Very new to Python and have very simple question. I would like to trim the last 3 characters from string. What is the efficient way of doing this?
Example I am going
becomes I am go
Slicing sounds like the most appropriate use case you're after if it's mere character count; however if you know the actual string you want to trim from the string you can do an rstrip
x = 'I am going'
>>> x.rstrip('ing')
'I am go'
>>> x.rstrip('noMatch')
'I am going'
UPDATE
Sorry to have mislead but these examples are misleading, the argument to rstrip
is not being processed as an ordered string but as an unordered set of characters.
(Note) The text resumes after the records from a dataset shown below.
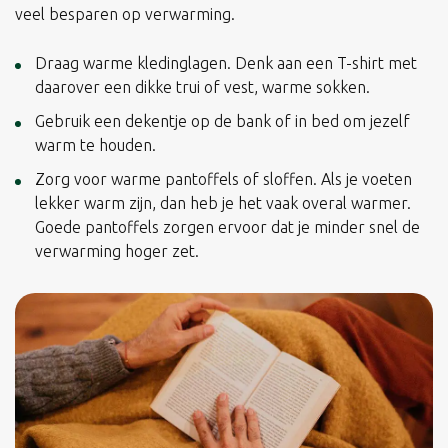
veel besparen op verwarming.
Draag warme kledinglagen. Denk aan een T-shirt met
daarover een dikke trui of vest, warme sokken.
Gebruik een dekentje op de bank of in bed om jezelf
warm te houden.
Zorg voor warme pantoffels of sloffen. Als je voeten
lekker warm zijn, dan heb je het vaak overal warmer.
Goede pantoffels zorgen ervoor dat je minder snel de
verwarming hoger zet.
all of these are equivalent
>>> x.rstrip('ing')
'I am go'
>>> x.rstrip('gni')
'I am go'
>>> x.rstrip('ngi')
'I am go'
>>> x.rstrip('nig')
'I am go'
>>> x.rstrip('gin')
'I am go'
Update 2
If suffix and prefix stripping is being sought after there's now dedicated built in support for those operations. https://www.python.org/dev/peps/pep-0616/#remove-multiple-copies-of-a-prefix
You can use new_str = old_str[:-3]
, that means all from the beginning to three characters before the end.
Use string slicing.
>>> x = 'I am going'
>>> x[:-3]
'I am go'
You could add a [:-3] right after the name of the string. That would give you a string with all the characters from the start, up to the 3rd from last character. Alternatively, if you want the first 3 characters dropped, you could use [3:]. Likewise, [3:-3] would give you a string with the first 3, and the last 3 characters removed.